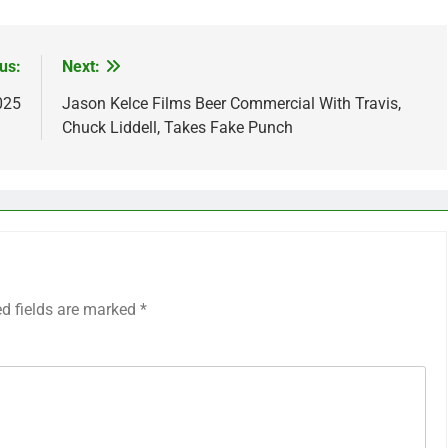
us:
Next:
025
Jason Kelce Films Beer Commercial With Travis,
Chuck Liddell, Takes Fake Punch
ed fields are marked
*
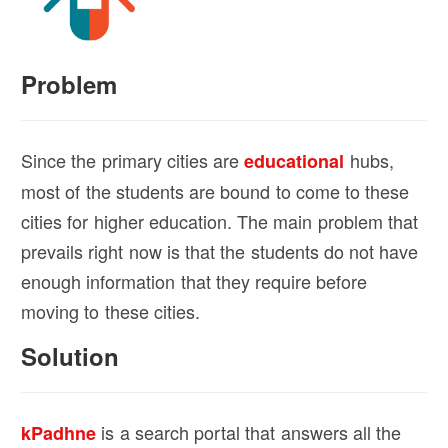
Problem
Since the primary cities are
hubs,
educational
most of the students are bound to come to these
cities for higher education. The main problem that
prevails right now is that the students do not have
enough information that they require before
moving to these cities.
Solution
is a search portal that answers all the
kPadhne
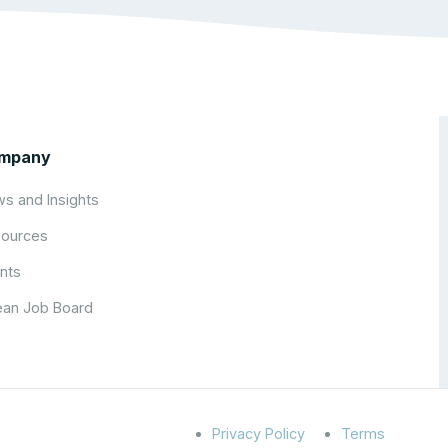
mpany
s and Insights
ources
nts
an Job Board
Privacy Policy
Terms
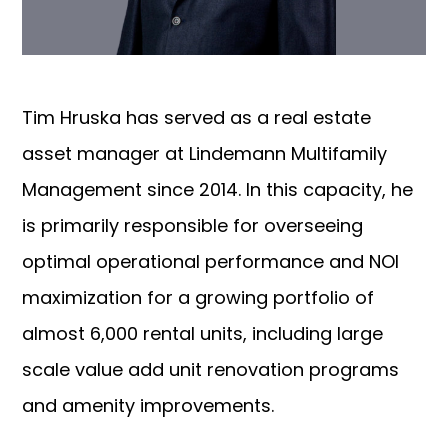
Tim Hruska has served as a real estate
asset manager at Lindemann Multifamily
Management since 2014. In this capacity, he
is primarily responsible for overseeing
optimal operational performance and NOI
maximization for a growing portfolio of
almost 6,000 rental units, including large
scale value add unit renovation programs
and amenity improvements.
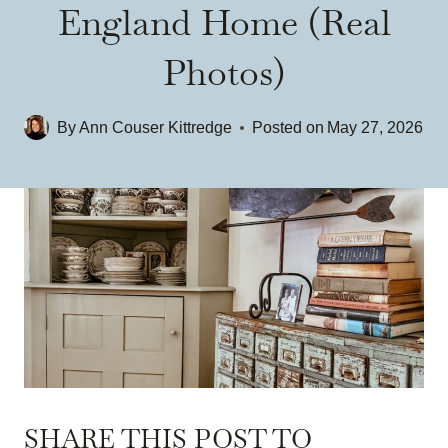
England Home (Real
Photos)
By
Ann Couser Kittredge
Posted on
May 27, 2026
SHARE THIS POST TO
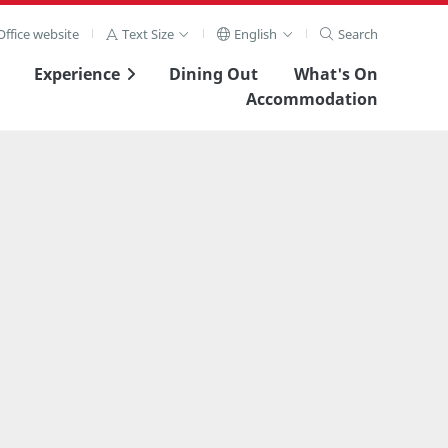
ffice website
Text Size
English
Search
Experience
Dining Out
What's On
Accommodation
View Full Image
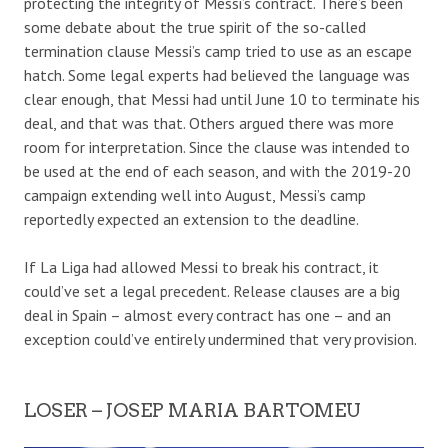
protecting the integrity of Messi’s contract.
There’s been
some debate
about the true spirit of the so-called
termination clause Messi’s camp tried to use as an escape
hatch.
Some legal experts had believed the language was
clear enough, that Messi had until June 10 to terminate his
deal, and that was that.
O
thers
argued there
was more
room for interpretation. Since
the clause was intended to
be used at the end of each season, and with the 2019-20
campaign extending well into August, Messi’s camp
reportedly expected an extension to the deadline.
If La Liga had allowed Messi to break his contract, it
could’ve set a legal precedent. Release clauses are a big
deal in Spain – almost every contract has one – and an
exception could’ve entirely undermined that very provision.
LOSER – JOSEP MARIA BARTOMEU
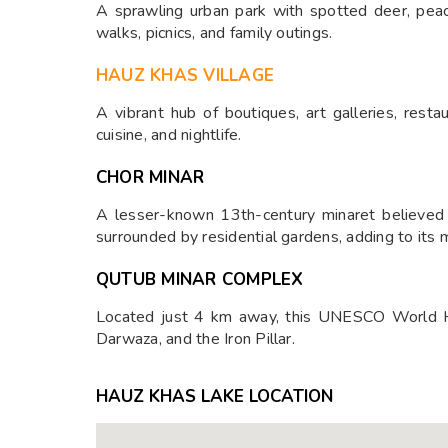
A sprawling urban park with spotted deer, peaco
walks, picnics, and family outings.
HAUZ KHAS VILLAGE
A vibrant hub of boutiques, art galleries, restau
cuisine, and nightlife.
CHOR MINAR
A lesser-known 13th-century minaret believed to
surrounded by residential gardens, adding to its 
QUTUB MINAR COMPLEX
Located just 4 km away, this UNESCO World He
Darwaza, and the Iron Pillar.
HAUZ KHAS LAKE LOCATION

####

Every line above that includes the word "these" should be listed.

most of the students are bound to come to these
moving to these cities.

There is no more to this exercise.